Requirement: Everything in the entries is to be written out exactly, except for the pictures.

Data provided:
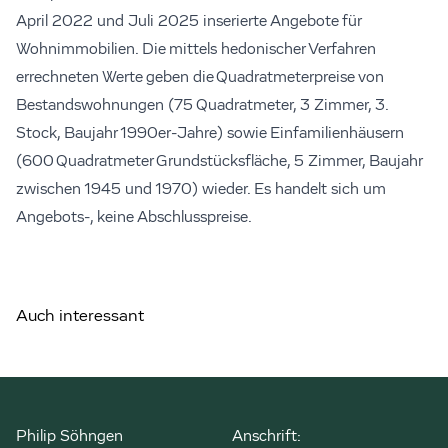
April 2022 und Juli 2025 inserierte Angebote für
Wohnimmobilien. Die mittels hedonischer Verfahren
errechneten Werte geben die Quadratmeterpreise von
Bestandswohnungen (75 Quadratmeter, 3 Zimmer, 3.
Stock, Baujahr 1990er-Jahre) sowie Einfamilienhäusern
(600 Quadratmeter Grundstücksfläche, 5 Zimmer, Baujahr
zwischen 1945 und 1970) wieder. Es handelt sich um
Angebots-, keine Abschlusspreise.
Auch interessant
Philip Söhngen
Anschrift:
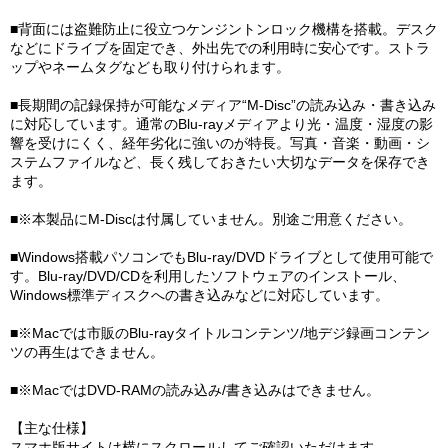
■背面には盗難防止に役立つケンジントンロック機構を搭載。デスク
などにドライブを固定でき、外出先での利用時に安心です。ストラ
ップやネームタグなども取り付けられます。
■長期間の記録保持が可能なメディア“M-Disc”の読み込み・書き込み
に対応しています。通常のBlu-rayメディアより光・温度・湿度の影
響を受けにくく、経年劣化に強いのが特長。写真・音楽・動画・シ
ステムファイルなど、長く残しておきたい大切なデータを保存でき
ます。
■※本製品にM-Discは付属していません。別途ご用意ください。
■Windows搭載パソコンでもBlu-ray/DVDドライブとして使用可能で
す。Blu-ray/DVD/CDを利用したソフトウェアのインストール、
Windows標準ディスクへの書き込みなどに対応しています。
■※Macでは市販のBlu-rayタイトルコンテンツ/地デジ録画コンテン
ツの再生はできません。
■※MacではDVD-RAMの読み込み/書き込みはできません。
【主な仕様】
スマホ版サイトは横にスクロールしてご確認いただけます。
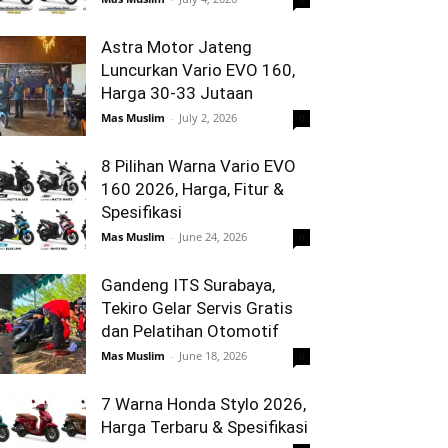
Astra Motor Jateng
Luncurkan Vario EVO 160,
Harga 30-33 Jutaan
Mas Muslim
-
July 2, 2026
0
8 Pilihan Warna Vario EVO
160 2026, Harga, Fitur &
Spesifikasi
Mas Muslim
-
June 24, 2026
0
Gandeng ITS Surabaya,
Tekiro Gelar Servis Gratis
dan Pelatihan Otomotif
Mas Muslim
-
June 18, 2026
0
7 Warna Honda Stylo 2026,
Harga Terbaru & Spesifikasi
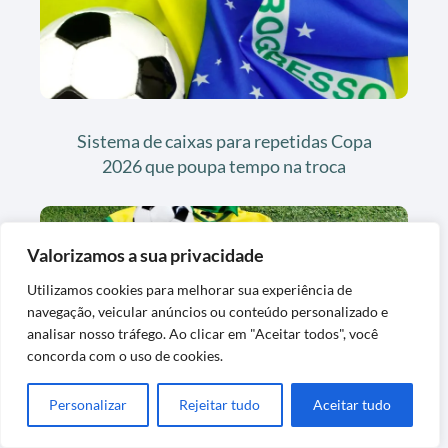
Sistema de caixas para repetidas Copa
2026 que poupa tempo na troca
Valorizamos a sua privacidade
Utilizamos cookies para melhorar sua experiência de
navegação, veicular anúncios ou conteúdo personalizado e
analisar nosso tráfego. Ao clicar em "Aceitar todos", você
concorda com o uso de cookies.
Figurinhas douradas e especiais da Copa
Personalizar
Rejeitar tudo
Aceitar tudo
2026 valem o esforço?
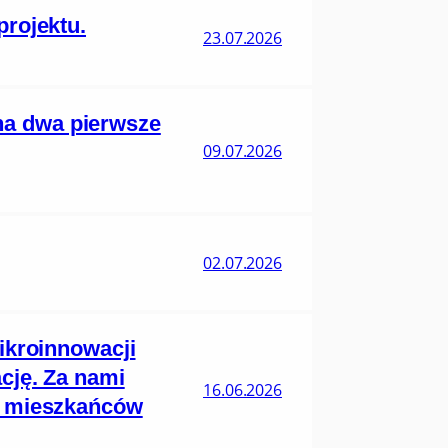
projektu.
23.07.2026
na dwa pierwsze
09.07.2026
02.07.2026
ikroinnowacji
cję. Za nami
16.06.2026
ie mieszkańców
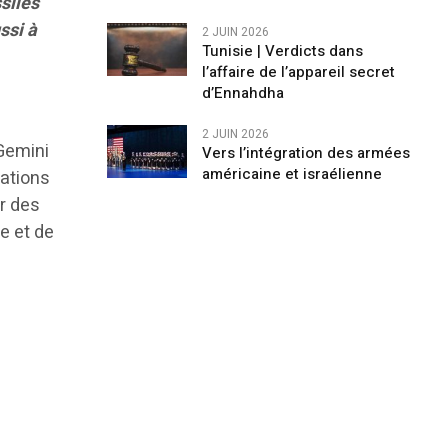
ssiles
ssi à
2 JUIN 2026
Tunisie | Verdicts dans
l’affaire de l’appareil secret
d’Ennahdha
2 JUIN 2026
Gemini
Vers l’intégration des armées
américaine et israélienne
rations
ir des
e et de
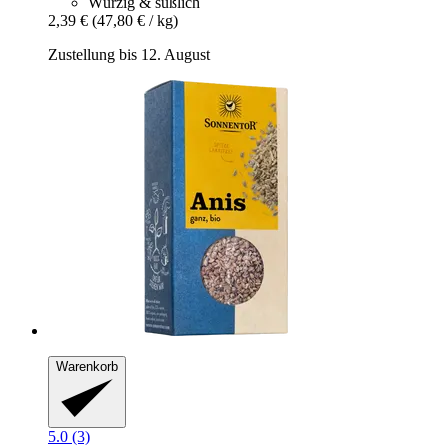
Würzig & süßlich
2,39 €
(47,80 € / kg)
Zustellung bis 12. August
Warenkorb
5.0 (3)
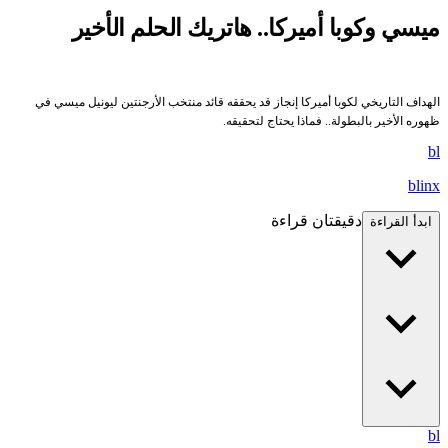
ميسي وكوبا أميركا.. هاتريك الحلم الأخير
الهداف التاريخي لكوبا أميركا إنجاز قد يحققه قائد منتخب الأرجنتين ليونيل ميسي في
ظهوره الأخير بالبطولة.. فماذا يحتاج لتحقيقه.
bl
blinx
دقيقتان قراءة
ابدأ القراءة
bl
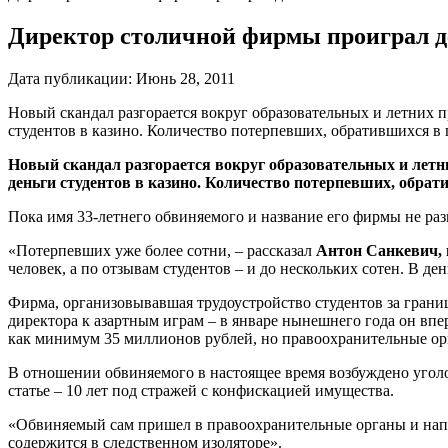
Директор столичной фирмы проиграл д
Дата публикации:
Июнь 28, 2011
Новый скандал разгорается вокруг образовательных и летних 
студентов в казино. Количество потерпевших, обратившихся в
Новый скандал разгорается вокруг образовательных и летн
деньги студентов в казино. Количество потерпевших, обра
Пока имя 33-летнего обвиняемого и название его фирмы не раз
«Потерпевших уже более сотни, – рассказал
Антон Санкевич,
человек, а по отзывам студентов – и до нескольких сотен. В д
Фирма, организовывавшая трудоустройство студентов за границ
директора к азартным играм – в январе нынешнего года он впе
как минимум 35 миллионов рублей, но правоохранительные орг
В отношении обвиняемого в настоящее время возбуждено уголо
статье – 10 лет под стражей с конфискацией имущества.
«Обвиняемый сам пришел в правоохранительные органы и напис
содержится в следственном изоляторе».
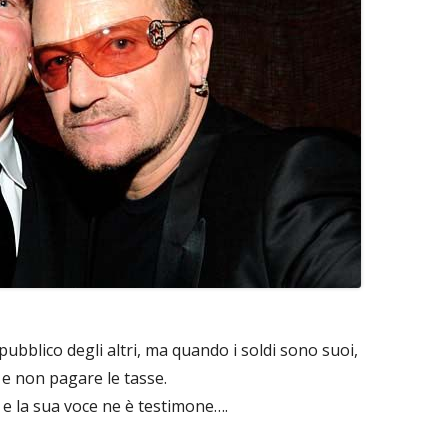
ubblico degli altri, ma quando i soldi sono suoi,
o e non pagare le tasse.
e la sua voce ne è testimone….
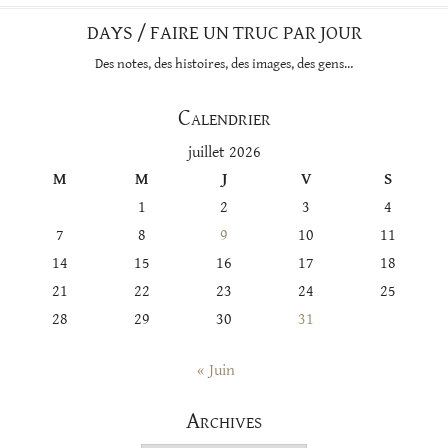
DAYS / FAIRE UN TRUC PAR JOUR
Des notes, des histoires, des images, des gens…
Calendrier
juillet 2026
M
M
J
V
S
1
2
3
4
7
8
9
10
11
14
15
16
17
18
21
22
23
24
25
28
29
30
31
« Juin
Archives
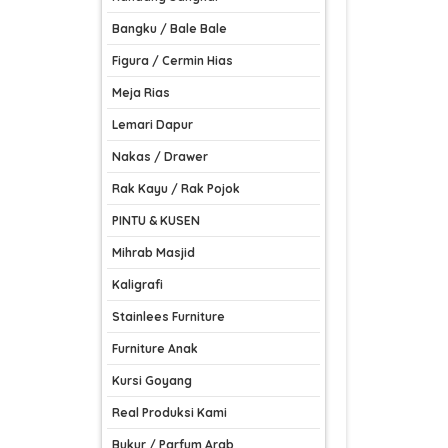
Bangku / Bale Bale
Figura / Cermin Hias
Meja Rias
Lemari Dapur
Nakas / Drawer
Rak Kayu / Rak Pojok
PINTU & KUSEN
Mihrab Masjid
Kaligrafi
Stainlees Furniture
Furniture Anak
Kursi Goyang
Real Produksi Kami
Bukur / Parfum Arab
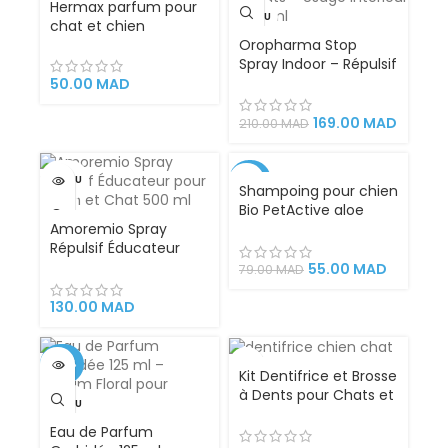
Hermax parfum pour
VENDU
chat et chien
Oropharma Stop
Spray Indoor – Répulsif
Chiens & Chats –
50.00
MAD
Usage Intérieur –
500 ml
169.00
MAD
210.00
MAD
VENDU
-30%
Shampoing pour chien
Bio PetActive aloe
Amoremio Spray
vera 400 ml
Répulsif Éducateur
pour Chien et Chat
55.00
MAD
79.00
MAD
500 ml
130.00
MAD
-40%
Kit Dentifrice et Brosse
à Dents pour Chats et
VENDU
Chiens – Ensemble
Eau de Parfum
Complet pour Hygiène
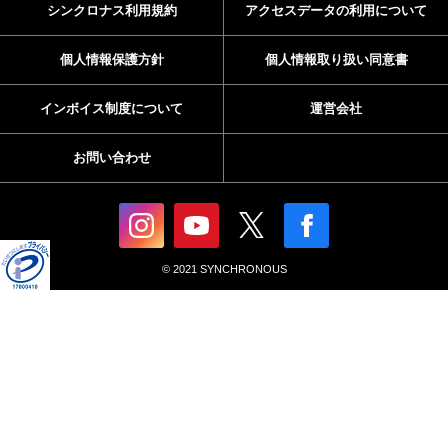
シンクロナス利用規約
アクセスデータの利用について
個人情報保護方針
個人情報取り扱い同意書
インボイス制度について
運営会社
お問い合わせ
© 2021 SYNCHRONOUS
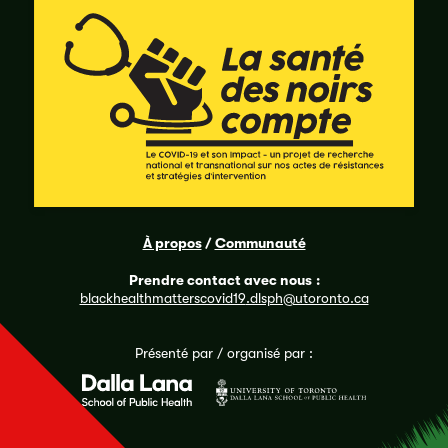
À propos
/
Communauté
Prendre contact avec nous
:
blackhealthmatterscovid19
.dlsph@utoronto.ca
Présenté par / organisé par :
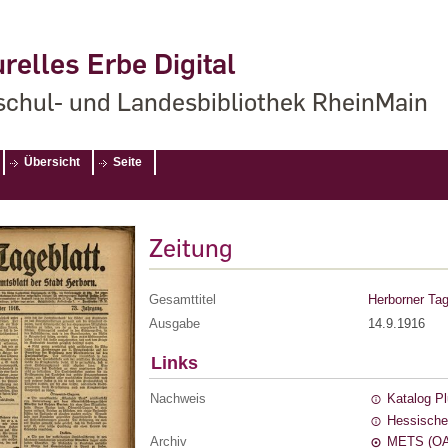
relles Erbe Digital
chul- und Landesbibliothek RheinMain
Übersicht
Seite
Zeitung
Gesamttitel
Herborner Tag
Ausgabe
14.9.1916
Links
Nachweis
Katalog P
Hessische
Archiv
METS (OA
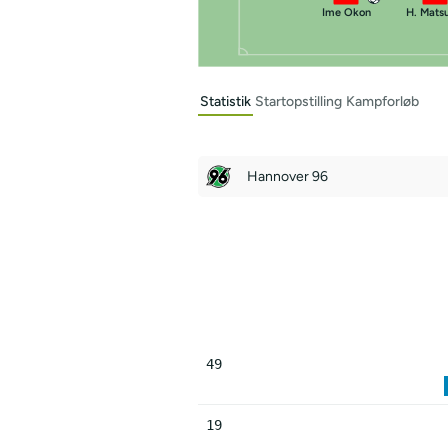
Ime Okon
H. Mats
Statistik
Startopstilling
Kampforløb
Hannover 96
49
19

Task solution:
April 2022 und Juli 2025 inserierte Angebote für
Wohnimmobilien. Die mittels hedonischer Verfahren
errechneten Werte geben die Quadratmeterpreise von
Bestandswohnungen (75 Quadratmeter, 3 Zimmer, 3.
Stock, Baujahr 1990er-Jahre) sowie Einfamilienhäusern
(600 Quadratmeter Grundstücksfläche, 5 Zimmer, Baujahr
zwischen 1945 und 1970) wieder. Es handelt sich um
Angebots-, keine Abschlusspreise.
Auch interessant
Philip Söhngen
Anschrift:
■背面には盗難防止に役立つケンジントンロック機構を搭載。デスク
などにドライブを固定でき、外出先での利用時に安心です。ストラ
ップやネームタグなども取り付けられます。
■長期間の記録保持が可能なメディア“M-Disc”の読み込み・書き込み
に対応しています。通常のBlu-rayメディアより光・温度・湿度の影
響を受けにくく、経年劣化に強いのが特長。写真・音楽・動画・シ
ステムファイルなど、長く残しておきたい大切なデータを保存でき
ます。
■※本製品にM-Discは付属していません。別途ご用意ください。
■Windows搭載パソコンでもBlu-ray/DVDドライブとして使用可能で
す。Blu-ray/DVD/CDを利用したソフトウェアのインストール、
Windows標準ディスクへの書き込みなどに対応しています。
■※Macでは市販のBlu-rayタイトルコンテンツ/地デジ録画コンテン
ツの再生はできません。
■※MacではDVD-RAMの読み込み/書き込みはできません。
【主な仕様】
スマホ版サイトは横にスクロールしてご確認いただけます。
Astra Motor Jateng
Luncurkan Vario EVO 160,
Harga 30-33 Jutaan
Mas Muslim
-
July 2, 2026
0
8 Pilihan Warna Vario EVO
160 2026, Harga, Fitur &
Spesifikasi
Mas Muslim
-
June 24, 2026
0
Gandeng ITS Surabaya,
Tekiro Gelar Servis Gratis
dan Pelatihan Otomotif
Mas Muslim
-
June 18, 2026
0
7 Warna Honda Stylo 2026,
Harga Terbaru & Spesifikasi
Sistema de caixas para repetidas Copa
2026 que poupa tempo na troca
Valorizamos a sua privacidade
Utilizamos cookies para melhorar sua experiência de
navegação, veicular anúncios ou conteúdo personalizado e
analisar nosso tráfego. Ao clicar em "Aceitar todos", você
concorda com o uso de cookies.
Figurinhas douradas e especiais da Copa
Personalizar
Rejeitar tudo
Aceitar tudo
2026 valem o esforço?
projektu.
23.07.2026
na dwa pierwsze
09.07.2026
02.07.2026
ikroinnowacji
cję. Za nami
16.06.2026
ie mieszkańców
ssiles
ssi à
2 JUIN 2026
Tunisie | Verdicts dans
l’affaire de l’appareil secret
d’Ennahdha
2 JUIN 2026
Gemini
Vers l’intégration des armées
américaine et israélienne
rations
ir des
e et de
Würzig & süßlich
2,39 €
(47,80 € / kg)
Zustellung bis 12. August
Warenkorb
5.0 (3)
ميسي وكوبا أميركا.. هاتريك الحلم الأخير
الهداف التاريخي لكوبا أميركا إنجاز قد يحققه قائد منتخب الأرجنتين ليونيل ميسي في
ظهوره الأخير بالبطولة.. فماذا يحتاج لتحقيقه.
bl
blinx
دقيقتان قراءة
ابدأ القراءة
bl
Директор столичной фирмы проиграл д
Дата публикации:
Июнь 28, 2011
Новый скандал разгорается вокруг образовательных и летних 
студентов в казино. Количество потерпевших, обратившихся в
Новый скандал разгорается вокруг образовательных и летн
деньги студентов в казино. Количество потерпевших, обра
Пока имя 33-летнего обвиняемого и название его фирмы не раз
«Потерпевших уже более сотни, – рассказал
Антон Санкевич,
человек, а по отзывам студентов – и до нескольких сотен. В д
Фирма, организовывавшая трудоустройство студентов за границ
директора к азартным играм – в январе нынешнего года он впе
как минимум 35 миллионов рублей, но правоохранительные орг
В отношении обвиняемого в настоящее время возбуждено уголо
статье – 10 лет под стражей с конфискацией имущества.
«Обвиняемый сам пришел в правоохранительные органы и напис
содержится в следственном изоляторе».
ubblico degli altri, ma quando i soldi sono suoi,
o e non pagare le tasse.
e la sua voce ne è testimone….
DAYS / FAIRE UN TRUC PAR JOUR
Des notes, des histoires, des images, des gens…
Calendrier
juillet 2026
M
M
J
V
S
1
2
3
4
7
8
9
10
11
14
15
16
17
18
21
22
23
24
25
28
29
30
31
« Juin
Archives
Bangku / Bale Bale
Figura / Cermin Hias
Meja Rias
Lemari Dapur
Nakas / Drawer
Rak Kayu / Rak Pojok
PINTU & KUSEN
Mihrab Masjid
Kaligrafi
Stainlees Furniture
Furniture Anak
Kursi Goyang
Real Produksi Kami
Bukur / Parfum Arab
Hermax parfum pour
VENDU
chat et chien
Oropharma Stop
Spray Indoor – Répulsif
Chiens & Chats –
50.00
MAD
Usage Intérieur –
500 ml
169.00
MAD
210.00
MAD
VENDU
-30%
Shampoing pour chien
Bio PetActive aloe
Amoremio Spray
vera 400 ml
Répulsif Éducateur
pour Chien et Chat
55.00
MAD
79.00
MAD
500 ml
130.00
MAD
-40%
Kit Dentifrice et Brosse
à Dents pour Chats et
VENDU
Chiens – Ensemble
Eau de Parfum
Complet pour Hygiène
シンクロナス利用規約
アクセスデータの利用について
個人情報保護方針
個人情報取り扱い同意書
インボイス制度について
運営会社
お問い合わせ
© 2021 SYNCHRONOUS
À propos
/
Communauté
Prendre contact avec nous
:
blackhealthmatterscovid19
.dlsph@utoronto.ca
Présenté par / organisé par :
relles Erbe Digital
chul- und Landesbibliothek RheinMain
Übersicht
Seite
Zeitung
Gesamttitel
Herborner Tag
Ausgabe
14.9.1916
Links
Nachweis
Katalog P
Hessische
Archiv
METS (OA
Ime Okon
H. Mats
Statistik
Startopstilling
Kampforløb
Hannover 96
49
19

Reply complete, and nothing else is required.